* DATA TO USE

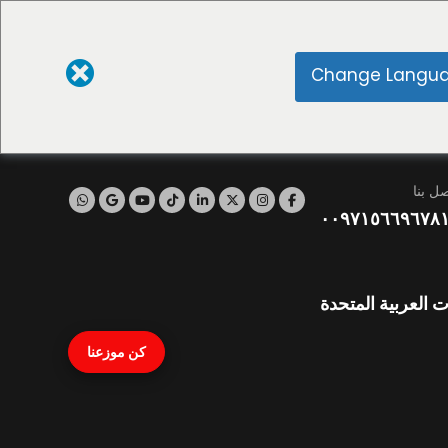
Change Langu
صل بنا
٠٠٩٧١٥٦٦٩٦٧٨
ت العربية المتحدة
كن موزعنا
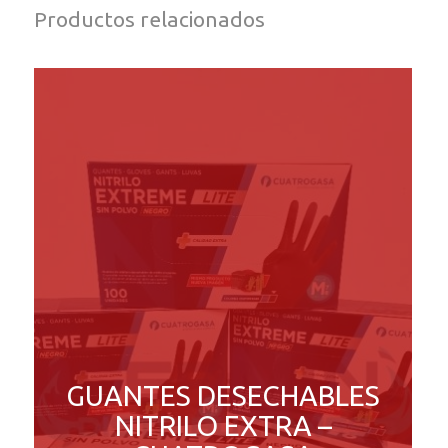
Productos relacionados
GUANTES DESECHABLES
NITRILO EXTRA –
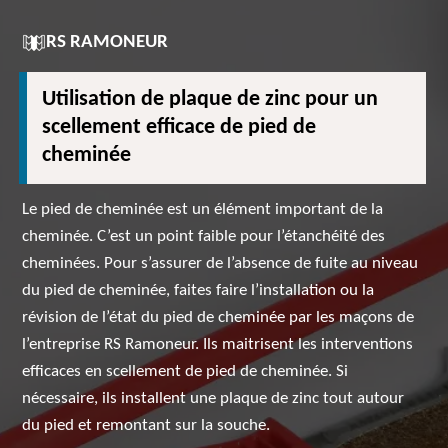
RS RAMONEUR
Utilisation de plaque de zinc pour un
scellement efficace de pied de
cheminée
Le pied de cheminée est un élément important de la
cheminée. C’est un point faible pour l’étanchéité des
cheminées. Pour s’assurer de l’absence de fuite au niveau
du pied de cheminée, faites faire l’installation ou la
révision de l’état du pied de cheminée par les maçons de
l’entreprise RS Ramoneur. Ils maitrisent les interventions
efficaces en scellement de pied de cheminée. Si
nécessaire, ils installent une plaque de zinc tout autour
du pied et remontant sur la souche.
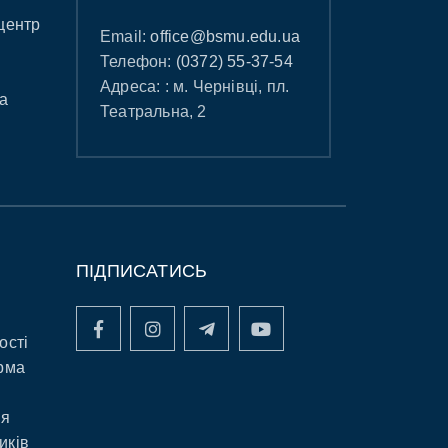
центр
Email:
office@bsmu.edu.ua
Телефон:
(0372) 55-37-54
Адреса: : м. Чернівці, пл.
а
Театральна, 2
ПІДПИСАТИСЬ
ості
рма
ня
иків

* EXERCISE REQUIREMENTS
Scan the entries for lines holding the string "scellement", then copy every one of them.

* WRITTEN ANSWER
scellement efficace de pied de
efficaces en scellement de pied de cheminée. Si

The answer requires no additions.